For many men with low-risk, early stage prostate cancer, active surveillance (AS) is a viable disease management strategy as an alternative to immediate or aggressive treatments. Early stage cancers often do not grow quickly enough to become life threatening, and large-scale clinical trials show that low-risk patients continue to do well through 10, and sometimes up to 15, years of surveillance. However, the absence of established selection criteria for patients who are good candidates for AS creates uncertainty and may lead to overtreatment of the disease, with many men being treated more aggressively than necessary.
Many urologists have used AS to varying degrees over the years, but there’s always been a high rate of surgery and radiation—even for low-risk patients, says Duke urologist Thomas Polascik, MD. “We’re so accustomed to treating patients right away that the mindset for managing early prostate cancer has traditionally been ‘detect, operate, or radiate.’”
Over the past 5 years, some urologic societies have taken a strong stance to ensure that men with low risk are offered AS as a first choice, Polascik notes, “but, when you look at the literature, there’s no single best method for selecting patients. So we came up with a multidisciplinary approach for implementing AS.”
The approach is detailed in an October 2017 study published in Therapeutic Advances in Urology and includes a nuanced PSA screening algorithm developed by Polascik and colleagues to guide urologists and primary care physicians in patient-shared decision-making for prostate cancer screening. From there, if a man is found to have clinically nonaggressive prostate cancer, he is then considered for AS.
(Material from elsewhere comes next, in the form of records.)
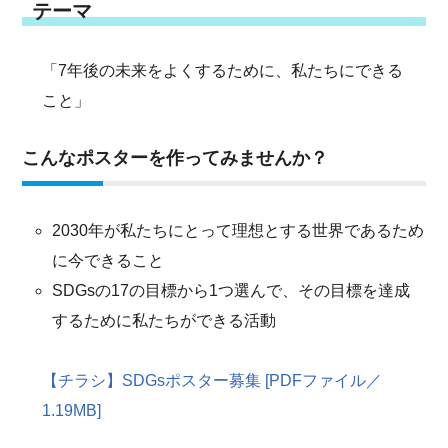
テーマ
「7年後の未来をよくするために、私たちにできる
こと」
こんなポスターを作ってみませんか？
2030年が私たちにとって理想とする世界であるため
に今できること
SDGsの17の目標から1つ選んで、その目標を達成
するために私たちができる活動
【チラシ】SDGsポスター募集 [PDFファイル／
1.19MB]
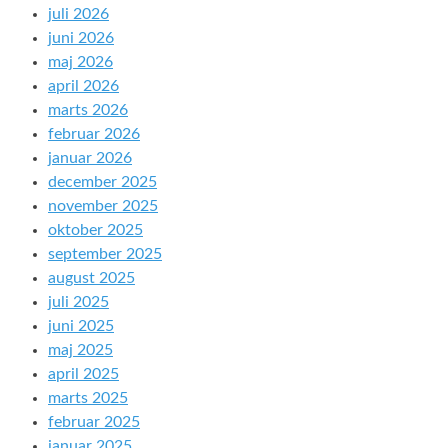
juli 2026
juni 2026
maj 2026
april 2026
marts 2026
februar 2026
januar 2026
december 2025
november 2025
oktober 2025
september 2025
august 2025
juli 2025
juni 2025
maj 2025
april 2025
marts 2025
februar 2025
januar 2025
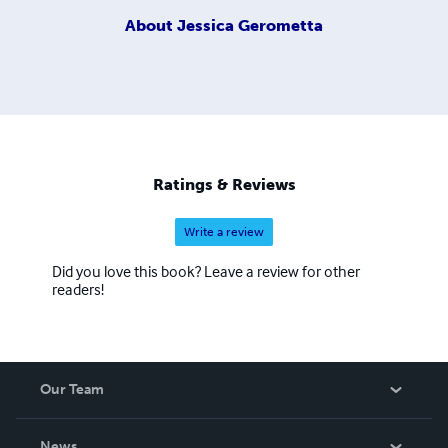
About
Jessica Gerometta
Ratings & Reviews
Write a review
Did you love this book? Leave a review for other
readers!
Our Team
About Us
News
Once AS is considered to be a viable option, the next step is to confirm it using the best diagnostic tools available. “Using standard diagnostic techniques in the past, up to 40% of the men who we thought might be candidates for AS weren’t good candidates after all, because they had more aggressive disease that wasn’t detected until a year after diagnosis when we repeated the biopsy,” says Polascik. “So, we’re now using a more stringent diagnostic testing protocol to ensure that they’re good candidates up front, rather than finding out a year later.”
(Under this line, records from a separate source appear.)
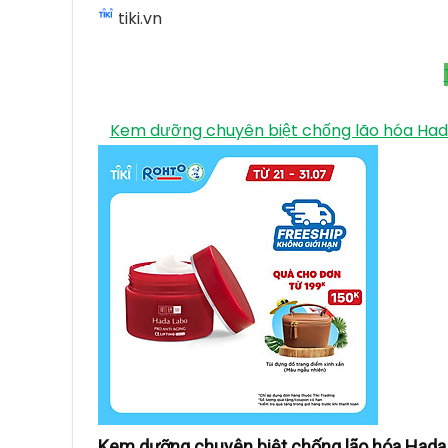
tiki.vn
Kem dưỡng chuyên biệt chống lão hóa Hada 
Kem dưỡng chuyên biệt chống lão hóa Hada L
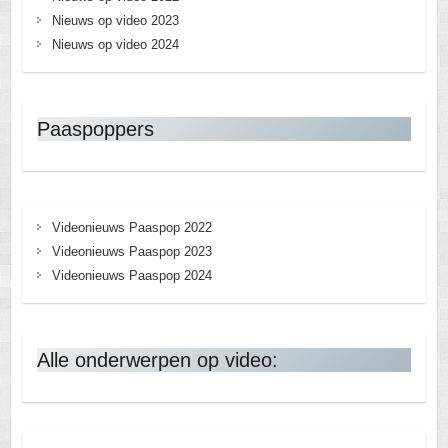
Nieuws op video 2023
Nieuws op video 2024
Paaspoppers
Videonieuws Paaspop 2022
Videonieuws Paaspop 2023
Videonieuws Paaspop 2024
Alle onderwerpen op video:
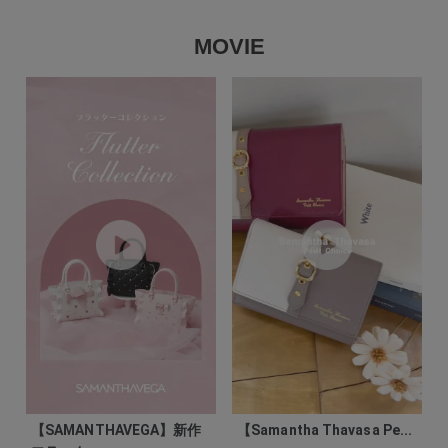
MOVIE
【SAMANTHAVEGA】新作
【Samantha Thavasa Pe...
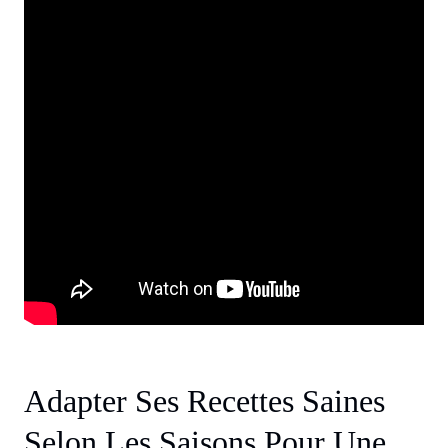
Adapter Ses Recettes Saines
Selon Les Saisons Pour Une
Duke’s novel diagnostic tools include multiparametric magnetic resonance imaging (mpMRI), which combines several imaging techniques to determine the presence and extent of cancerous tissue in the prostate gland by evaluating certain radiographic sequences, blood flow to tissues, cell density, and ultimately fusion-guided biopsy, in which software fuses the detailed MRI scans with real-time ultrasound images of the prostate to provide a clearer target for biopsy.
Polascik says there is another important element that is often overlooked during the typically long-term period of surveillance: involvement of a patient’s primary care physician. The new Duke Center for Oncology-Primary Care in the Duke Cancer Institute (DCI) establishes a formal link between cancer care teams and primary care physicians, offering education in risk-stratified screening methods, guidelines from specialists trained in survivorship, and regular communication to ensure that the primary care physician is aware of all aspects of a patient’s treatment.
“Providers who refer a patient for cancer treatment don’t want the patient to become ‘lost’ in the medical system; they want to stay involved and continue to be an important part of the patient’s care,” says Kevin Oeffinger, MD, a family physician, founding director of the Duke Oncology-Primary Care Center, and director of the DCI Supportive Care and Survivorship Center. “Our main focus is to connect primary care providers and oncology providers—from a patient’s cancer screening all the way through survivorship.”
The center’s specialists also work to manage potential comorbidities rather than focusing solely on the patient’s cancer treatment. “What we’ve learned,” says Oeffinger, “is that cancer patients have much higher survival rates now, such that their leading cause of death is not the cancer, but instead, it’s cardiovascular disease. We’re often so focused on the cancer that we lose sight of managing medical conditions like high blood pressure and high cholesterol, which can go unchecked for several years at a critical time of a patient’s life.” The center is dedicated to changing that through closer partnerships and better communication with primary care physicians.